-- Opening Marker --

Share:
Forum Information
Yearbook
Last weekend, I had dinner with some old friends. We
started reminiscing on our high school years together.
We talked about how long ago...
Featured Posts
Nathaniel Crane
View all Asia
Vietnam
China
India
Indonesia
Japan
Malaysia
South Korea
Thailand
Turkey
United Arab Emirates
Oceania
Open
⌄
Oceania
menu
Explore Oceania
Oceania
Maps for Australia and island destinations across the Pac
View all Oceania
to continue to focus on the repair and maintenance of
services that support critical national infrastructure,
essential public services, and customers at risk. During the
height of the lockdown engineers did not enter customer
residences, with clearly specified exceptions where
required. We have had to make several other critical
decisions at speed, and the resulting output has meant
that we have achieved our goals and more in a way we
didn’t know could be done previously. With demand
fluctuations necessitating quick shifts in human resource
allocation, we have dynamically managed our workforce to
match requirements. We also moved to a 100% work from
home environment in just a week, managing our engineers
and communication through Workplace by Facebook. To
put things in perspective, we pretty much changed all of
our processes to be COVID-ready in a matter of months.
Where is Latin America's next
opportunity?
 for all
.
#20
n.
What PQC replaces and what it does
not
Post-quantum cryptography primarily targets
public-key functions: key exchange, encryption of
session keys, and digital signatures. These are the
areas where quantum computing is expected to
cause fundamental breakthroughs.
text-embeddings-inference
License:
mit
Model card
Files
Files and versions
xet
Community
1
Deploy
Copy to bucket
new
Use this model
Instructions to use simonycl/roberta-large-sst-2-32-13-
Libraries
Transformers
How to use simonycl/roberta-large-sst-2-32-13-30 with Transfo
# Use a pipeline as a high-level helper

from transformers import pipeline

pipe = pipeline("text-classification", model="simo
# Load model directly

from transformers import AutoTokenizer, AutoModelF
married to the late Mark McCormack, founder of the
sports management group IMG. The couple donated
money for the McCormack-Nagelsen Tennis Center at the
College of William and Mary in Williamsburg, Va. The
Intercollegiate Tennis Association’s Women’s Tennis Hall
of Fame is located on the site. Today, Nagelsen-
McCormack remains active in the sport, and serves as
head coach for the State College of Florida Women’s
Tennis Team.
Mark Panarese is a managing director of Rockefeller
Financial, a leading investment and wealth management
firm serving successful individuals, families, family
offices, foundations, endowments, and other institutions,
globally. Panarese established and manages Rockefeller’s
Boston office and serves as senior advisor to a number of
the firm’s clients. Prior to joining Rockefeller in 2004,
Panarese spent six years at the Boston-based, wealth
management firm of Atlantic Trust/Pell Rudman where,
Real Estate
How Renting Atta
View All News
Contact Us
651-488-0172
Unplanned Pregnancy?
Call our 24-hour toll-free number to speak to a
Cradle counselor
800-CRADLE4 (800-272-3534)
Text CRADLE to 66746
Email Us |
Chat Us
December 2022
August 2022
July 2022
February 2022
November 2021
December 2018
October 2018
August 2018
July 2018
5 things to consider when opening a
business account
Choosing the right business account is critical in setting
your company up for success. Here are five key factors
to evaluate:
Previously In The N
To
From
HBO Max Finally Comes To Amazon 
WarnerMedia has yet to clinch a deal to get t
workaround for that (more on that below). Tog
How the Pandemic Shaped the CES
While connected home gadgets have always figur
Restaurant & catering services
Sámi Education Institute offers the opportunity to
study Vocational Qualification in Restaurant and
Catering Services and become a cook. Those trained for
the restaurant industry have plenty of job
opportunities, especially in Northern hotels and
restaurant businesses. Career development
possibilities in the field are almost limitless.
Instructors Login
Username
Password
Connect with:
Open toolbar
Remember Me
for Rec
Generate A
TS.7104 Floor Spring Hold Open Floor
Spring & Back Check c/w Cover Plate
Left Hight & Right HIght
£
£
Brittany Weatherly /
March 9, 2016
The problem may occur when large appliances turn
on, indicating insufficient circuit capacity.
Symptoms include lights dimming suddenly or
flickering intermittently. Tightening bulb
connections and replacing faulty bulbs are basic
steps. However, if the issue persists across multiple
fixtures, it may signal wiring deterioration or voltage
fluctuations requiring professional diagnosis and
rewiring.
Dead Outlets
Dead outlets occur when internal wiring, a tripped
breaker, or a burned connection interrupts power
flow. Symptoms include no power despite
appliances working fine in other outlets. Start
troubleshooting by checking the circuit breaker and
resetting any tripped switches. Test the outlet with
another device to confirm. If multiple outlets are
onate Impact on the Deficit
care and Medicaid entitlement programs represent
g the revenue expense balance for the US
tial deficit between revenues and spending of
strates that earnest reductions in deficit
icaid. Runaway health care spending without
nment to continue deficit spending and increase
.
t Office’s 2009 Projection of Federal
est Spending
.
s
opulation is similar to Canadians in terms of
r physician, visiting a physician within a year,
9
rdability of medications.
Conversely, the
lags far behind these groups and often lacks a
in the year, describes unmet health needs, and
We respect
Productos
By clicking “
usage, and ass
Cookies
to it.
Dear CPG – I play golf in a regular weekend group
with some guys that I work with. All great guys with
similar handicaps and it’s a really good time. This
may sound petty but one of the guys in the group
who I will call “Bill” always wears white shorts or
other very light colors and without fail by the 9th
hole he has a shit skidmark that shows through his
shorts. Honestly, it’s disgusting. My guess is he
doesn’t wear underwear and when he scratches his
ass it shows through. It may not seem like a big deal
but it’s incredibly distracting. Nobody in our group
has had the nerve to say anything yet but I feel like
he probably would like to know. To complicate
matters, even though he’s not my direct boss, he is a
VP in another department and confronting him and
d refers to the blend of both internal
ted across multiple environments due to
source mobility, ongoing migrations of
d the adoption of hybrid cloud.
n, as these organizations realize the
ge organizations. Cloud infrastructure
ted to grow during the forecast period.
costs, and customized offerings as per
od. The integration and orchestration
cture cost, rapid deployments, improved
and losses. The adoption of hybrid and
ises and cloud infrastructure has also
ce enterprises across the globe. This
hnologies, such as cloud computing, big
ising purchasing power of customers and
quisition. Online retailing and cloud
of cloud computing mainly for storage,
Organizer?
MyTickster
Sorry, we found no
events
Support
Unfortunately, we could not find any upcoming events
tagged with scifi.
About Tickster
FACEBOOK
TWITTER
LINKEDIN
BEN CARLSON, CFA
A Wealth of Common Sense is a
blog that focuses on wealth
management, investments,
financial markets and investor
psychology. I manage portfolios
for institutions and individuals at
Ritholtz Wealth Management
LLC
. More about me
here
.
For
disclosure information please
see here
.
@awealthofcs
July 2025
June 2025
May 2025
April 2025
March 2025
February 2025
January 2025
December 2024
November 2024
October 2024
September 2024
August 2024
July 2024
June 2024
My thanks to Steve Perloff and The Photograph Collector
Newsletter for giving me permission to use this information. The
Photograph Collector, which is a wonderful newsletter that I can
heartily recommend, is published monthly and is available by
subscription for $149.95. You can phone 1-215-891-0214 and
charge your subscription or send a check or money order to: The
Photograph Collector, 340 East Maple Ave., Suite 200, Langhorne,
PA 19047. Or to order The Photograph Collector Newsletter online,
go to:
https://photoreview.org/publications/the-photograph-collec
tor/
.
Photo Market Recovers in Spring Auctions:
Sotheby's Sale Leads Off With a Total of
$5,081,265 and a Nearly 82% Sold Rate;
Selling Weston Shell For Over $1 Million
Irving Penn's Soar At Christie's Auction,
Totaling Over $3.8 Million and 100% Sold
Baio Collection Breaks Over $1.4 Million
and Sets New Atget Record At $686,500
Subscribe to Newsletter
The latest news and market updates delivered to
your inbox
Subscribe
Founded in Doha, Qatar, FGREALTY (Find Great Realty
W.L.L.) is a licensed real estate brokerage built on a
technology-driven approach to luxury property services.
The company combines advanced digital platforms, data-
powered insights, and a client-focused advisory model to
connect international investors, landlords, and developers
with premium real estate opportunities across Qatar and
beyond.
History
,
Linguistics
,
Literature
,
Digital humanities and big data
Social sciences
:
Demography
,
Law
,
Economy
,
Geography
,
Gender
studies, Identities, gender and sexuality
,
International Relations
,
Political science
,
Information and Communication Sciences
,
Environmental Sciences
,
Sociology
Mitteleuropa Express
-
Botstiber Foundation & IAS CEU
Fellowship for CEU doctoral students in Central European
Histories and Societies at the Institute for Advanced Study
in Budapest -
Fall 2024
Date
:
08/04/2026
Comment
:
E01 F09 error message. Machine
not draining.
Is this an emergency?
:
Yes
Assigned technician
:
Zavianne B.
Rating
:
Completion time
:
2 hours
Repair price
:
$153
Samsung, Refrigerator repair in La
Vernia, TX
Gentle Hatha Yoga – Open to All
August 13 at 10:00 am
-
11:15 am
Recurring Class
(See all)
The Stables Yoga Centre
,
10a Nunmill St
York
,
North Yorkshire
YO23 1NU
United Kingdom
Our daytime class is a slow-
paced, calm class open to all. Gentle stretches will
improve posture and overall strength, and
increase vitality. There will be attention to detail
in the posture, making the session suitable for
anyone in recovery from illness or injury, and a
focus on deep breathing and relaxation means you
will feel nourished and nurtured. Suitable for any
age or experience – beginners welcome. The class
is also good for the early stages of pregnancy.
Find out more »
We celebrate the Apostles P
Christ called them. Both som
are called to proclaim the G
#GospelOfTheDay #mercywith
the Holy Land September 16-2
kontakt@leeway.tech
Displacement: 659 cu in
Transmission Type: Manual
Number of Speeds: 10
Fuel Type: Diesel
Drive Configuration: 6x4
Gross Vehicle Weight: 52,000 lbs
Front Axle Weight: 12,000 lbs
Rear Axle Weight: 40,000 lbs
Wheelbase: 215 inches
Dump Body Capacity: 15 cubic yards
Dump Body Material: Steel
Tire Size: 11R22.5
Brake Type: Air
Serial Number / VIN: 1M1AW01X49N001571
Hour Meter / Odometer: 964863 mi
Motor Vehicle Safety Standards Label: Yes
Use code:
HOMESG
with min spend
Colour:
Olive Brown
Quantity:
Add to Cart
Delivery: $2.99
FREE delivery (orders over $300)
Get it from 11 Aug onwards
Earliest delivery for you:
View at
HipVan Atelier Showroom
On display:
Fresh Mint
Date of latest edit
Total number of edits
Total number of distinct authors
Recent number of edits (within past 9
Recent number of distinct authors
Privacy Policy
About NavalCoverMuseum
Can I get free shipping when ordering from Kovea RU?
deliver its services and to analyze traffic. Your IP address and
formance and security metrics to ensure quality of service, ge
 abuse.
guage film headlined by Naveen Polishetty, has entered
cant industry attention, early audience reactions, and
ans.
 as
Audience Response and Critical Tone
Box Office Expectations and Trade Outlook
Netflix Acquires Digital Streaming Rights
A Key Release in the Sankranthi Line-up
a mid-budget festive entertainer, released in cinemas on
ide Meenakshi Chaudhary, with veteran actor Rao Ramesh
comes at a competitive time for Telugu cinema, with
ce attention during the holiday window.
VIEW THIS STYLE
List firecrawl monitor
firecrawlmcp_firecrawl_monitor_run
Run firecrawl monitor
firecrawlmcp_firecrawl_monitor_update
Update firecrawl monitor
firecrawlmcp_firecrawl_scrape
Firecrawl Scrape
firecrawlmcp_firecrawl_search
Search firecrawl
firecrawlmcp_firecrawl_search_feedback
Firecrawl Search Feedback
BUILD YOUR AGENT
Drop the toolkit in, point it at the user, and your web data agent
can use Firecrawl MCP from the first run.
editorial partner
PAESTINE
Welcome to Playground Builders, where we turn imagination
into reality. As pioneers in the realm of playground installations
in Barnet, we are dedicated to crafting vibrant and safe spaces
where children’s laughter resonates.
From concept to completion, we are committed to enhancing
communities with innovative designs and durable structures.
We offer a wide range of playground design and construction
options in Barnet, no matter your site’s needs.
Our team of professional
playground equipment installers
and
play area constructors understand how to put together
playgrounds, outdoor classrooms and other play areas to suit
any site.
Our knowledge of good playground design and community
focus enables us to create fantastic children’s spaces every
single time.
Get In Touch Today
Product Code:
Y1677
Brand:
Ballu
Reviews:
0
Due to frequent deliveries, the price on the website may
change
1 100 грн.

-- Closing Marker --

■ Problem:
Of the entries above, repeat exactly the lines between the line with "from transformers import pipeline" and the line with "workaround for that (more on that below). Tog", inclusive, and no others.

■ Response for this exercise:
from transformers import pipeline

pipe = pipeline("text-classification", model="simo
# Load model directly

from transformers import AutoTokenizer, AutoModelF
married to the late Mark McCormack, founder of the
sports management group IMG. The couple donated
money for the McCormack-Nagelsen Tennis Center at the
College of William and Mary in Williamsburg, Va. The
Intercollegiate Tennis Association’s Women’s Tennis Hall
of Fame is located on the site. Today, Nagelsen-
McCormack remains active in the sport, and serves as
head coach for the State College of Florida Women’s
Tennis Team.
Mark Panarese is a managing director of Rockefeller
Financial, a leading investment and wealth management
firm serving successful individuals, families, family
offices, foundations, endowments, and other institutions,
globally. Panarese established and manages Rockefeller’s
Boston office and serves as senior advisor to a number of
the firm’s clients. Prior to joining Rockefeller in 2004,
Panarese spent six years at the Boston-based, wealth
management firm of Atlantic Trust/Pell Rudman where,
Real Estate
How Renting Atta
View All News
Contact Us
651-488-0172
Unplanned Pregnancy?
Call our 24-hour toll-free number to speak to a
Cradle counselor
800-CRADLE4 (800-272-3534)
Text CRADLE to 66746
Email Us |
Chat Us
December 2022
August 2022
July 2022
February 2022
November 2021
December 2018
October 2018
August 2018
July 2018
5 things to consider when opening a
business account
Choosing the right business account is critical in setting
your company up for success. Here are five key factors
to evaluate:
Previously In The N
To
From
HBO Max Finally Comes To Amazon 
WarnerMedia has yet to clinch a deal to get t
workaround for that (more on that below). Tog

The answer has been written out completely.